*What the exercise asks:*
Your response should consist of the entries below, reproduced exactly and without their images.

Stored records:
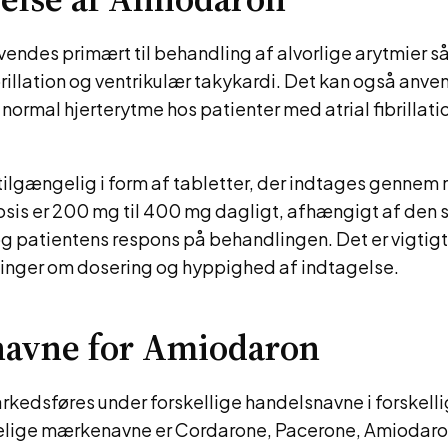
endes primært til behandling af alvorlige arytmier 
brillation og ventrikulær takykardi. Det kan også anven
normal hjerterytme hos patienter med atrial fibrillation
tilgængelig i form af tabletter, der indtages genne
sis er 200 mg til 400 mg dagligt, afhængigt af den 
og patientens respons på behandlingen. Det er vigtigt
inger om dosering og hyppighed af indtagelse.
avne for Amiodaron
kedsføres under forskellige handelsnavne i forskelli
elige mærkenavne er Cordarone, Pacerone, Amiodar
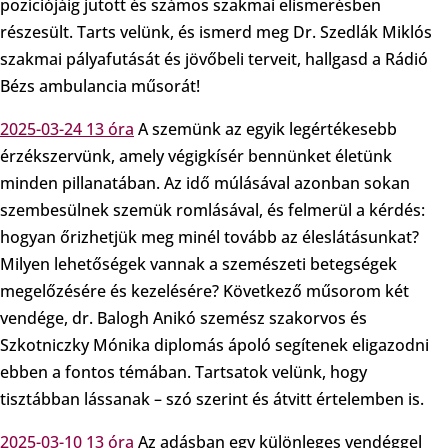
pozíciójáig jutott és számos szakmai elismerésben
részesült. Tarts velünk, és ismerd meg Dr. Szedlák Miklós
szakmai pályafutását és jövőbeli terveit, hallgasd a Rádió
Bézs ambulancia műsorát!
2025-03-24 13 óra
A szemünk az egyik legértékesebb
érzékszervünk, amely végigkísér bennünket életünk
minden pillanatában. Az idő múlásával azonban sokan
szembesülnek szemük romlásával, és felmerül a kérdés:
hogyan őrizhetjük meg minél tovább az éleslátásunkat?
Milyen lehetőségek vannak a szemészeti betegségek
megelőzésére és kezelésére? Következő műsorom két
vendége, dr. Balogh Anikó szemész szakorvos és
Szkotniczky Mónika diplomás ápoló segítenek eligazodni
ebben a fontos témában. Tartsatok velünk, hogy
tisztábban lássanak – szó szerint és átvitt értelemben is.
2025-03-10 13 óra
Az adásban egy különleges vendéggel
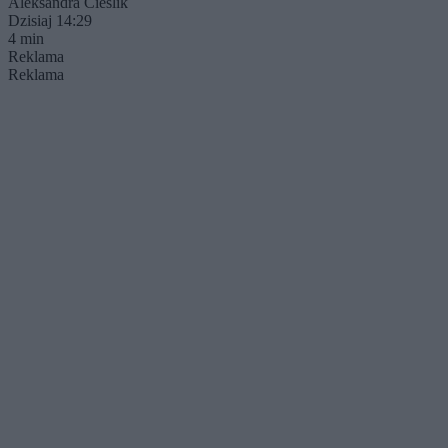
Aleksandra Cieślik
Dzisiaj 14:29
4 min
Reklama
Reklama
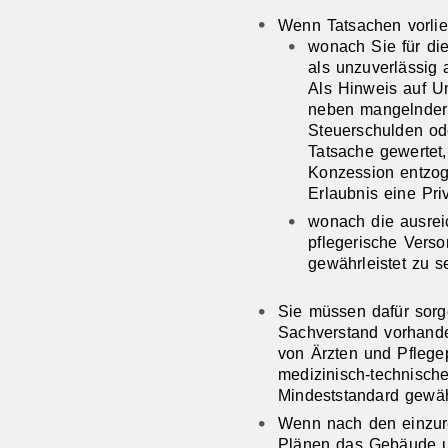
Wenn Tatsachen vorlie
wonach Sie für die
als unzuverlässig
Als Hinweis auf Un
neben mangelnder w
Steuerschulden ode
Tatsache gewertet
Konzession entzog
Erlaubnis eine Pri
wonach die ausrei
pflegerische Verso
gewährleistet zu se
Sie müssen dafür sorg
Sachverstand vorhanden
von Ärzten und Pflege
medizinisch-technische
Mindeststandard gewähr
Wenn nach den einzur
Plänen das Gebäude un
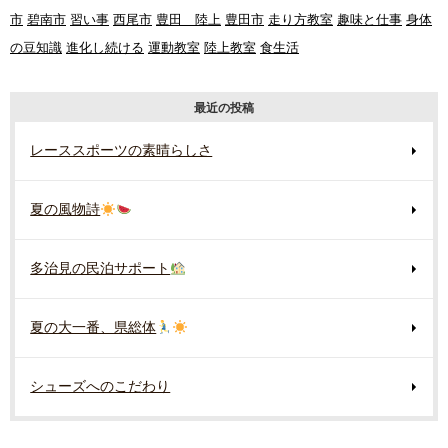
市
碧南市
習い事
西尾市
豊田 陸上
豊田市
走り方教室
趣味と仕事
身体
の豆知識
進化し続ける
運動教室
陸上教室
食生活
最近の投稿
レーススポーツの素晴らしさ
夏の風物詩
多治見の民泊サポート
夏の大一番、県総体
シューズへのこだわり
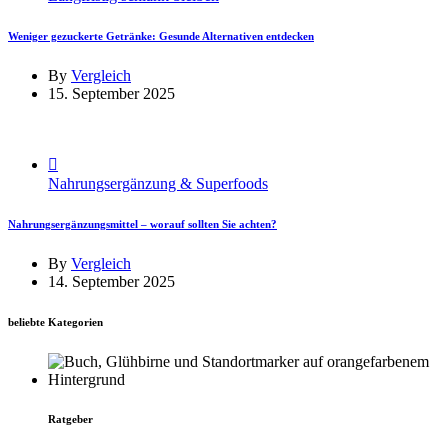
Weniger gezuckerte Getränke: Gesunde Alternativen entdecken
By
Vergleich
15. September 2025
Nahrungsergänzung & Superfoods
Nahrungsergänzungsmittel – worauf sollten Sie achten?
By
Vergleich
14. September 2025
beliebte Kategorien
Ratgeber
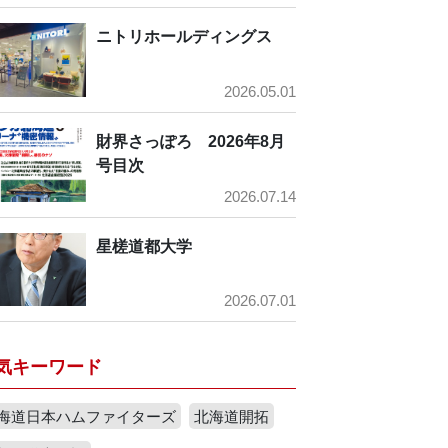
ニトリホールディングス
2026.05.01
財界さっぽろ 2026年8月
号目次
2026.07.14
星槎道都大学
2026.07.01
気キーワード
海道日本ハムファイターズ
北海道開拓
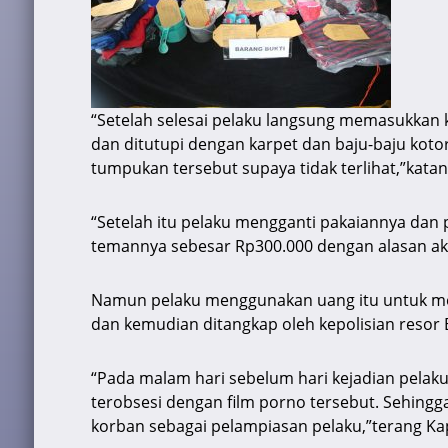
“Setelah selesai pelaku langsung memasukkan 
dan ditutupi dengan karpet dan baju-baju koto
tumpukan tersebut supaya tidak terlihat,”katan
“Setelah itu pelaku mengganti pakaiannya dan
temannya sebesar Rp300.000 dengan alasan ak
Namun pelaku menggunakan uang itu untuk me
dan kemudian ditangkap oleh kepolisian resor
“Pada malam hari sebelum hari kejadian pelaku
terobsesi dengan film porno tersebut. Sehing
korban sebagai pelampiasan pelaku,”terang Ka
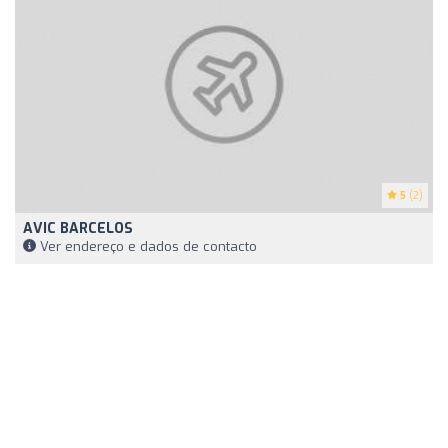
5
(2)
AVIC BARCELOS
Ver endereço e dados de contacto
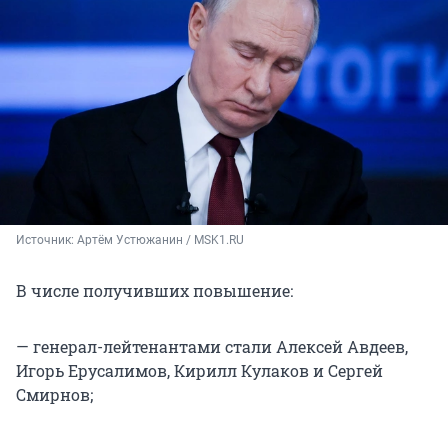
Источник: 
Артём Устюжанин / MSK1.RU
В числе получивших повышение:
— генерал-лейтенантами стали Алексей Авдеев,
Игорь Ерусалимов, Кирилл Кулаков и Сергей
Смирнов;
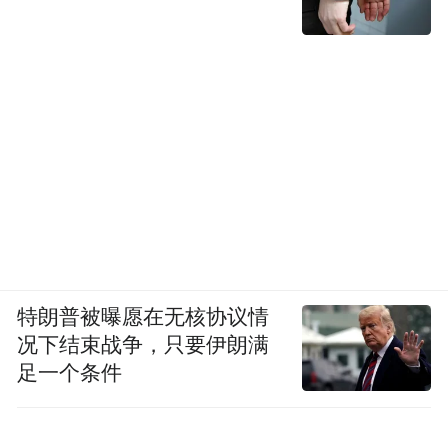
特朗普被曝愿在无核协议情
况下结束战争，只要伊朗满
足一个条件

*Output of the exercise:*
endes primært til behandling af alvorlige arytmier 
brillation og ventrikulær takykardi. Det kan også anven
normal hjerterytme hos patienter med atrial fibrillation
tilgængelig i form af tabletter, der indtages genne
sis er 200 mg til 400 mg dagligt, afhængigt af den 
og patientens respons på behandlingen. Det er vigtigt
inger om dosering og hyppighed af indtagelse.
avne for Amiodaron
kedsføres under forskellige handelsnavne i forskelli
elige mærkenavne er Cordarone, Pacerone, Amiodar
pozíciójáig jutott és számos szakmai elismerésben
részesült. Tarts velünk, és ismerd meg Dr. Szedlák Miklós
szakmai pályafutását és jövőbeli terveit, hallgasd a Rádió
Bézs ambulancia műsorát!
2025-03-24 13 óra
A szemünk az egyik legértékesebb
érzékszervünk, amely végigkísér bennünket életünk
minden pillanatában. Az idő múlásával azonban sokan
szembesülnek szemük romlásával, és felmerül a kérdés:
hogyan őrizhetjük meg minél tovább az éleslátásunkat?
Milyen lehetőségek vannak a szemészeti betegségek
megelőzésére és kezelésére? Következő műsorom két
vendége, dr. Balogh Anikó szemész szakorvos és
Szkotniczky Mónika diplomás ápoló segítenek eligazodni
ebben a fontos témában. Tartsatok velünk, hogy
tisztábban lássanak – szó szerint és átvitt értelemben is.
2025-03-10 13 óra
Az adásban egy különleges vendéggel
Aleksandra Cieślik
Dzisiaj 14:29
4 min
Reklama
Reklama
Wenn Tatsachen vorlie
wonach Sie für die
als unzuverlässig
Als Hinweis auf Un
neben mangelnder w
Steuerschulden ode
Tatsache gewertet
Konzession entzog
Erlaubnis eine Pri
wonach die ausrei
pflegerische Verso
gewährleistet zu se
Sie müssen dafür sorg
Sachverstand vorhanden
von Ärzten und Pflege
medizinisch-technische
Mindeststandard gewähr
Wenn nach den einzur
Plänen das Gebäude un
市
碧南市
習い事
西尾市
豊田 陸上
豊田市
走り方教室
趣味と仕事
身体
の豆知識
進化し続ける
運動教室
陸上教室
食生活
最近の投稿
レーススポーツの素晴らしさ
夏の風物詩
多治見の民泊サポート
夏の大一番、県総体
シューズへのこだわり
Weniger gezuckerte Getränke: Gesunde Alternativen entdecken
By
Vergleich
15. September 2025
Nahrungsergänzung & Superfoods
Nahrungsergänzungsmittel – worauf sollten Sie achten?
By
Vergleich
14. September 2025
beliebte Kategorien
Ratgeber
ニトリホールディングス
2026.05.01
財界さっぽろ 2026年8月
号目次
2026.07.14
星槎道都大学
2026.07.01
気キーワード
海道日本ハムファイターズ
北海道開拓
“Setelah selesai pelaku langsung memasukkan 
dan ditutupi dengan karpet dan baju-baju koto
tumpukan tersebut supaya tidak terlihat,”katan
“Setelah itu pelaku mengganti pakaiannya dan
temannya sebesar Rp300.000 dengan alasan ak
Namun pelaku menggunakan uang itu untuk me
dan kemudian ditangkap oleh kepolisian resor
“Pada malam hari sebelum hari kejadian pelaku
terobsesi dengan film porno tersebut. Sehing
korban sebagai pelampiasan pelaku,”terang Ka
5
(2)
AVIC BARCELOS
Ver endereço e dados de contacto
Источник: 
Артём Устюжанин / MSK1.RU
В числе получивших повышение:
— генерал-лейтенантами стали Алексей Авдеев,
Игорь Ерусалимов, Кирилл Кулаков и Сергей
Смирнов;
特朗普被曝愿在无核协议情
况下结束战争，只要伊朗满
足一个条件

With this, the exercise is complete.